Certain pre-existing conditions increase mortality risk for COVID-19
Cardiovascular disease, hypertension, diabetes, congestive heart failure, chronic kidney disease, stroke, and cancer increase a patient's risk of dying from the novel coronavirus (COVID-19), according to a new international study by researchers at the Penn State College of Medicine and published in the journal PLOS One.
For the study, the research team conducted a systematic review and meta-analysis of studies published from December 2019 through early July 2020, to determine which chronic conditions put hospitalized patients at risk of dying from COVID-19. They explored 11 co-existing conditions that pose a risk of severe disease and death among COVID-19 patients, including cardiovascular disease, diabetes, high blood pressure, cancer, chronic kidney disease, chronic obstructive pulmonary disease, stroke, congestive heart failure, asthma, chronic liver disease, and HIV/AIDS.

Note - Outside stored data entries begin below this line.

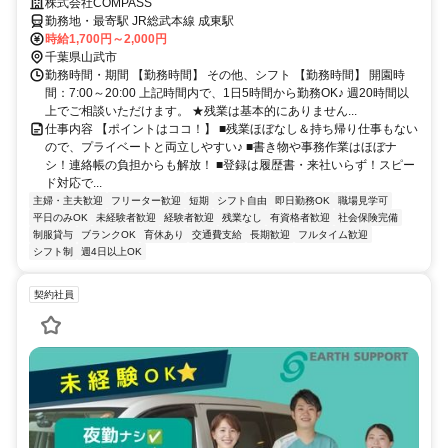
じっくり関われる環境★
株式会社COMPASS
勤務地・最寄駅 JR総武本線 成東駅
時給1,700円～2,000円
千葉県山武市
勤務時間・期間 【勤務時間】 その他、シフト 【勤務時間】 開園時
間：7:00～20:00 上記時間内で、1日5時間から勤務OK♪ 週20時間以
上でご相談いただけます。 ★残業は基本的にありません...
仕事内容 【ポイントはココ！】 ■残業ほぼなし＆持ち帰り仕事もない
ので、プライベートと両立しやすい♪ ■書き物や事務作業はほぼナ
シ！連絡帳の負担からも解放！ ■登録は履歴書・来社いらず！スピー
ド対応で...
主婦・主夫歓迎
フリーター歓迎
短期
シフト自由
即日勤務OK
職場見学可
平日のみOK
未経験者歓迎
経験者歓迎
残業なし
有資格者歓迎
社会保険完備
制服貸与
ブランクOK
育休あり
交通費支給
長期歓迎
フルタイム歓迎
シフト制
週4日以上OK
契約社員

The researchers analyzed data from more than 65,000 patients and 25 studies worldwide. Patients in the selected studies had an average age of 61 years. The researchers found that certain pre-existing health conditions affected survival rates more than others. When compared to hospitalized COVID-19 patients without pre-existing conditions, the researchers determined that patients with diabetes and cancer are 1.5 times more likely to die, patients with cardiovascular disease, hypertension and congestive heart failure are twice as likely to die, and patients with chronic kidney disease are three times more likely to die, according to the study.
Prior studies exploring the association of pre-existing chronic conditions and COVID-19 mortality had limitations in the number of countries included, the number of studies included and the number of conditions explored, the researchers said. They also said these studies had unaddressed sources of bias that limited the conclusions that can be drawn from them.
Even though additional research is needed to fully understand health risks and implications, particularly in understanding the effects of race and ethnicity on COVID-19 survival rates, the researchers said these findings can help inform global prevention and treatment strategies.